Be Bold and Courageous


Diagnosis of 


It is beneficial to seek a diagnosis for any type of sexual pain, including pain due to penetration problems. Some women may have an underlying physical cause to their vaginismus that needs to be determined so that it too may be treated. Diagnosis can be complex, especially when a medical condition is involved. We recommend choosing a doctor who specializes in women’s health issues like a gynecologist. In an informal poll, on our private forum, about 60% of women who responded indicated they had received a diagnosis of vaginismus from their doctors. 


Some women might feel uncomfortable discussing their sexual difficulties with doctors. It’s common to feel embarrassment, shame, or anxiety in such a situation. If that applies to you, try to ease your apprehension as you seek answers. Remind yourself that by sharing these personal details, you are taking care of your health. If you broke your leg today, would you find treatment? We suspect you would. Just because it is not as easy to see your internal anatomy as a broken leg, does not mean it is less important.

Although we have great respect for the multitude of medical professionals involved in women’s health, vaginismus is among the most misdiagnosed and misunderstood of all medical conditions. Not only is the condition poorly understood, frequently misdiagnosed, and confusingly treated, the medical and technical definitions and recommendations are often confusing and contradictory even for physicians.

Uninformed professionals will often alternately wonder:

      “Is she biologically unusually small or tight?”

      “Does she need a surgical procedure?”

      “Does she need physical therapy?”

      “Does she need a psychiatrist?” 

Regrettably, many women have been directed towards unnecessary surgery or ineffective treatment suggestions by well-intending professionals. Physical abnormalities capable of preventing intercourse are extremely rare. In almost all cases, the genital area is completely physically normal and rather it is the limbic system overreaction causing the observation and experience of penetration tightness. 

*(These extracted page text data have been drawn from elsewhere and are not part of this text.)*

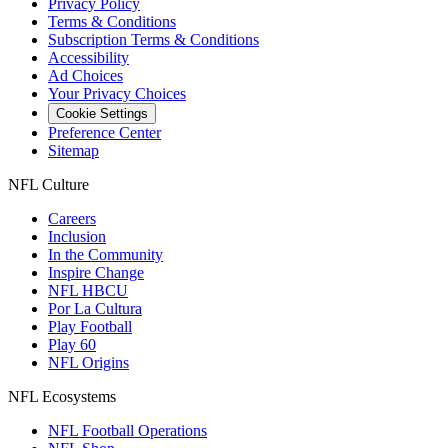
Privacy Policy
Terms & Conditions
Subscription Terms & Conditions
Accessibility
Ad Choices
Your Privacy Choices
Cookie Settings
Preference Center
Sitemap
NFL Culture
Careers
Inclusion
In the Community
Inspire Change
NFL HBCU
Por La Cultura
Play Football
Play 60
NFL Origins
NFL Ecosystems
NFL Football Operations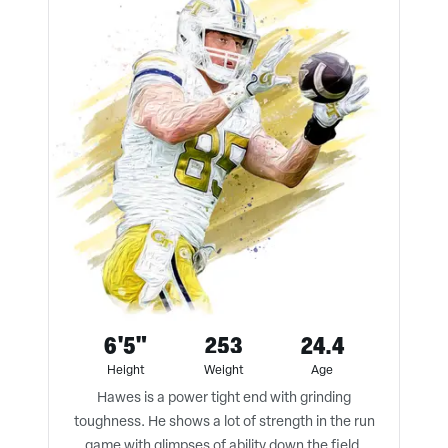
6'5"
253
24.4
Height
Weight
Age
Hawes is a power tight end with grinding
toughness. He shows a lot of strength in the run
game with glimpses of ability down the field.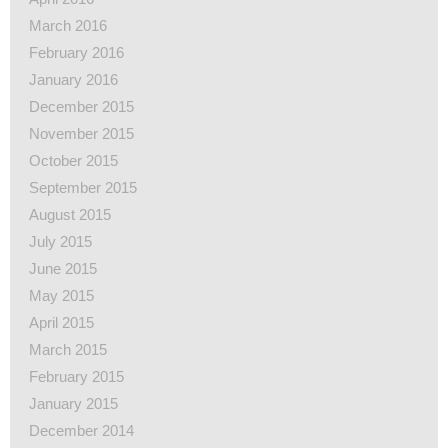
March 2016
February 2016
January 2016
December 2015
November 2015
October 2015
September 2015
August 2015
July 2015
June 2015
May 2015
April 2015
March 2015
February 2015
January 2015
December 2014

While it is always recommended to obtain a medical diagnosis, vaginismus is indicated in the vast majority of cases where female penetration is impossible or uncomfortable due to tightness.

Our mission at and Hope and Her is to help as many women as possible with this condition. 

Both websites detail important information about vaginismus and we invite all those suspecting a possible diagnosis to read through the various site topic areas.


Today, there are many wonderful resources to help women learn about vaginismus and treatment. The self-help book offered through our Hope and Her store, go into great detail about the symptoms, causes, and training protocols for successful vaginismus help.

Pelvic Exam as Part of Vaginismus Diagnosis

A typical pelvic exam involves two parts: an external review of your genital area, and an internal exam (with a speculum and/or finger). The exam takes place while you are lying on your back on an exam table with your knees spread apart. Your abdomen and thighs are covered with a paper sheet or blanket.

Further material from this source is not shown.